Real code is featured throughout.
We use the main parallel platforms - OpenMP, CUDA and MPI - rather than languages that at this stage are largely experimental or arcane.
The running performance themes - communications latency, memory/network contention, load balancing and so on - are interleaved throughout the book, discussed in the context of specific platforms or applications.
Considerable attention is paid to techniques for debugging.
The main programming language used is C/C++, but some of the code is in R, which has become the pre-eminent language for data analysis. As a scripting language, R can be used for rapid prototyping.
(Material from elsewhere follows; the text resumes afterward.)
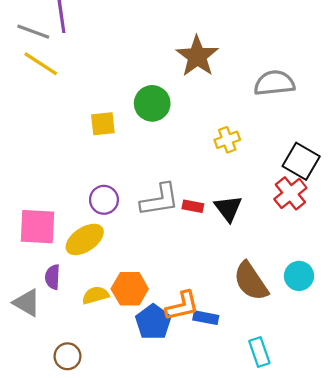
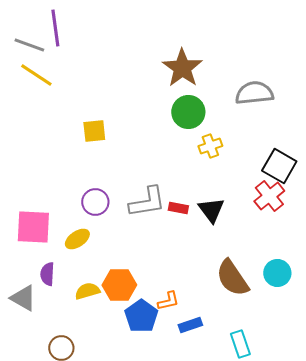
green circle: (152, 103) -> (188, 112), moved
yellow ellipse: (85, 239) -> (77, 239), size x0.7
orange L-shape: (182, 306) -> (168, 301), size x0.7
blue rectangle: (206, 318) -> (190, 325), moved, turned -30

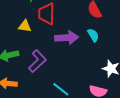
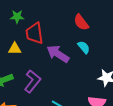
purple arrow: (67, 38) -> (58, 54), turned -135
In our case here, it enables me to write examples which are much less less cluttered than they would be in C/C++, thus easier for students to discern the fundamental parallelixation principles involved. For the same reason, it makes it easier for students to write their own parallel code, focusing on those principles. And R has a rich set of parallel libraries.
It is assumed that the student is reasonably adept in programming, and has math background through linear algebra. An appendix reviews the parts of the latter needed for this book. Another appendix presents an overview of various systems issues that arise, such as process scheduling and virtual memory.
It should be note that most of the code examples in the book are NOT optimized. The primary emphasis is on simplicity and clarity of the techniques and languages used. However, there is plenty of discussion on factors that affect speed, such cache coherency issues, network delays, GPU memory structures and so on.
Here's how to get the code files you'll see in this book: The book is set in LaTeX, and the raw .tex files are available in http://heather.cs.ucdavis.edu/~matloff/158/PLN. Simply download the relevant file (the file names should be clear), then use a text editor to trim to the program code of interest.
In order to illustrate for students the fact that research and teaching (should) enhance each other, I occasionally will make brief references here to some of my research work.
Like all my open source textbooks, this one is constantly evolving. I continue to add new topics, new examples and so on, and of course fix bugs and improve the exposition. For that reason, it is better to link to the latest version, which will always be at http://heather.cs.ucdavis.edu/~matloff/158/PLN/ParProcBook.pdf, rather than to copy it.
For that reason, feedback is highly appreciated. I wish to thank Stuart Ambler, Matt Butner, Stuart Hansen, Bill Hsu, Sameer Khan, Mikel McDaniel, Richard Minner, Lars Seeman and Johan Wikstr'om for their comments. I'm also very grateful to Professor Hsu for his making available to me advanced GPU-equipped machines.